Volcano eruption in Colombia sends ash into sky, frightens residents

A volcano eruption in southwest Colombia sent smoke and ash into the sky Thursday and raised concerns for the safety of neighboring villagers, officials said.

Police and emergency officials were placed on high alert after the 4,276-meter Galeras volcano became active at dawn Thursday and dumped heaps of ash on the city of Pasto, 20 kilometers away.

"It was a brief eruption of ash for 30 minutes that was not preceded by a temblor inside the volcano," said Marta Lucia Calvache of Colombia's Volcanology Institute. "But there is still a thin plume of ash leaving the crater, and we can't rule out the possibility of further eruptions."

The government this month ordered the preventive evacuation of thousands of people living in the shadow of the volcano amid signs of an imminent eruption. But many farmers are believed to have defied the order and stayed behind, fearful of losing their livelihoods by leaving their crops unattended.

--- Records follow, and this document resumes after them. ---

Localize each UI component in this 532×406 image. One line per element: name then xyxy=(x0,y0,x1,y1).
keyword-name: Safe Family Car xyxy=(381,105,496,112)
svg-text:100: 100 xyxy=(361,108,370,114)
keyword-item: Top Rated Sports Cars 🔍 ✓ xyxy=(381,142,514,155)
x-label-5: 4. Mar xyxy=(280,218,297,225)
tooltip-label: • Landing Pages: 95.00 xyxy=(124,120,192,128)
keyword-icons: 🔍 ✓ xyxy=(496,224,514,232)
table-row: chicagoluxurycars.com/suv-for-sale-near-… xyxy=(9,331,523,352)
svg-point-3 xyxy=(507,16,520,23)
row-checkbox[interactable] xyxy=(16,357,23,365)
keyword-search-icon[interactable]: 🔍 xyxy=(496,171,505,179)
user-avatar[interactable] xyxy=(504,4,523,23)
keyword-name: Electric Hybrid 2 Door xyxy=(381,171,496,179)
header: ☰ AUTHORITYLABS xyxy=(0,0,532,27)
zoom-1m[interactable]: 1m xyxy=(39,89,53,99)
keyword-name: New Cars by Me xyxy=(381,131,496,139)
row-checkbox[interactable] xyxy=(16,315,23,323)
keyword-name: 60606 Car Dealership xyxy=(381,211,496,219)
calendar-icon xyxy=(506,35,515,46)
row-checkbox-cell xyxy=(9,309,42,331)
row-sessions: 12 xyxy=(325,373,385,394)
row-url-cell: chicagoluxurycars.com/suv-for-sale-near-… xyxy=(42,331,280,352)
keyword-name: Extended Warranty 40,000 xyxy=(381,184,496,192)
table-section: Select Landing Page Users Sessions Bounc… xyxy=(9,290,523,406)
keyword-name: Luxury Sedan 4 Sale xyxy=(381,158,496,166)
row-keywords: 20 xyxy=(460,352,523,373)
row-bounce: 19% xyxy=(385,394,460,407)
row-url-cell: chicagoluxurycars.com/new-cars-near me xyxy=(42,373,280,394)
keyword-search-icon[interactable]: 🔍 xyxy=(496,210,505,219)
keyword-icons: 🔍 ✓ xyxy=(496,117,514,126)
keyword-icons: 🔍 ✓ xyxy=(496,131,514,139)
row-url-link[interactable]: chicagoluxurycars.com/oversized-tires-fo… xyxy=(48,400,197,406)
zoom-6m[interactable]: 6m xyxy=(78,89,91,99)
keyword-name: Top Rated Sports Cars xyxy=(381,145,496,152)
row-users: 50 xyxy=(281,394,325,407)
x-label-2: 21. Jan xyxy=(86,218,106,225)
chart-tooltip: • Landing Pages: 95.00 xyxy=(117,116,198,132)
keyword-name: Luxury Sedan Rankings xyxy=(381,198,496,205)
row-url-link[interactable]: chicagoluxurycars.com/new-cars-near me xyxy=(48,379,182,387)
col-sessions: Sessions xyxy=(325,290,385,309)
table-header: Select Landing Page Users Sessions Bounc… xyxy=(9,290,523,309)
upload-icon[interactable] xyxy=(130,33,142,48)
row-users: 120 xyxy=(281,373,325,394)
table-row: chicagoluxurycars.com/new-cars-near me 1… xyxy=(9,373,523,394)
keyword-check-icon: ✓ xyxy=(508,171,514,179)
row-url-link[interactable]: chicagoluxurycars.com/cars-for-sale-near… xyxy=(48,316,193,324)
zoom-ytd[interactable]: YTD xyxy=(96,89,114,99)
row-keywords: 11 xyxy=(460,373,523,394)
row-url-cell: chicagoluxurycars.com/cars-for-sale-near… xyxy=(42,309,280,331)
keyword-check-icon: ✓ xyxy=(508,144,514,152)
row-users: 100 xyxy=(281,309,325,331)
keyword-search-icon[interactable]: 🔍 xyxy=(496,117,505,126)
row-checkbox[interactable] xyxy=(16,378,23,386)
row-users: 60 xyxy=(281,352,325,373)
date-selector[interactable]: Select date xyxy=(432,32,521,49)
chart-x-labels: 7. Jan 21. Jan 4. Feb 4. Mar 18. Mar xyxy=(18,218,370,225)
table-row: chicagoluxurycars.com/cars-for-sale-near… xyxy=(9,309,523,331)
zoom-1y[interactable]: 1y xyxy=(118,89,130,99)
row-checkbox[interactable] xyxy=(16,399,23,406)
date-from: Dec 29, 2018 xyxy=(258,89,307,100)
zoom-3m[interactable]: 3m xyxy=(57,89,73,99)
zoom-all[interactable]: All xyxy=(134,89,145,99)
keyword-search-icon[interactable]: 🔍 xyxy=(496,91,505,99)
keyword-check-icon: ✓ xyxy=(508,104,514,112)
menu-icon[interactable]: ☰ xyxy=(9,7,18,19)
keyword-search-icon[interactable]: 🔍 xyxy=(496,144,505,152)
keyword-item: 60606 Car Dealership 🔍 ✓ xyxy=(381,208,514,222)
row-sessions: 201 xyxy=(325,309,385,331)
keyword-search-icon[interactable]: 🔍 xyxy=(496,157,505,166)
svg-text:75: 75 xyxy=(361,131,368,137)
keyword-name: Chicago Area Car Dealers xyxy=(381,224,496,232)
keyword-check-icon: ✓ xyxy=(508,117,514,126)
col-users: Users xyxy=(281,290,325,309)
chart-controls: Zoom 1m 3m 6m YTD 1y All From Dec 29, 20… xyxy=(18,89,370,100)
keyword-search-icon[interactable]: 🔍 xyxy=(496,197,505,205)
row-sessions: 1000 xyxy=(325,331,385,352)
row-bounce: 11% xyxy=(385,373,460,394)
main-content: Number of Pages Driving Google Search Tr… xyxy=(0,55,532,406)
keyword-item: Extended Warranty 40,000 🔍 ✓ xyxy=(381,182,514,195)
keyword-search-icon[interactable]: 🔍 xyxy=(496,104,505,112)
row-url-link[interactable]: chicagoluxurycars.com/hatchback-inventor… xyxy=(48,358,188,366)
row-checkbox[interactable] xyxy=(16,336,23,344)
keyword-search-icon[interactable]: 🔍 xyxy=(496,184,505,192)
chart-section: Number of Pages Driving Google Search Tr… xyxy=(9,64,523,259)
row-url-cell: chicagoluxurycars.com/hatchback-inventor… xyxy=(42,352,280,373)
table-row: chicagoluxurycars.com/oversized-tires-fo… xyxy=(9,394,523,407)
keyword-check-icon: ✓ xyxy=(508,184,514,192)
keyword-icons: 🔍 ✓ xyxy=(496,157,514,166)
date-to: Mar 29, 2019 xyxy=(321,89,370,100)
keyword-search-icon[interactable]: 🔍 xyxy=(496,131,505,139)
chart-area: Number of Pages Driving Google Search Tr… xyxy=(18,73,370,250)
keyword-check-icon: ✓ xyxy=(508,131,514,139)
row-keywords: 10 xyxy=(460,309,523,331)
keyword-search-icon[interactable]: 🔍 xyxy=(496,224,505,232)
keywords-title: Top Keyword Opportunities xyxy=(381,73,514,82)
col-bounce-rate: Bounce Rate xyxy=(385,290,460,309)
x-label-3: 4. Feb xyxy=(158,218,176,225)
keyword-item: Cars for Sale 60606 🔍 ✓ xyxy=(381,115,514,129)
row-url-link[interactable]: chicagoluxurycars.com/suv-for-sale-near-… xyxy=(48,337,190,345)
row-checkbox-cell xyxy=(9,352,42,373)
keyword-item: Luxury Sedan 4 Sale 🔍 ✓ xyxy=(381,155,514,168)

Calvache urged any families who remain in a wide area surrounding the volcano to leave immediately and seek medical treatment if they have trouble breathing.

Schools and many offices in Pasto were closed for the day.

The Galeras has a long history of activity, fraying nerves in Pasto. More than 100 minor tremors were felt in the city during the volcano's last major eruption, in April 2002, though no damage or injury was reported.

A 1993 eruption killed nine people, including five scientists from around the globe who had descended into the crater to sample gases at the moment it blew, the AP reports.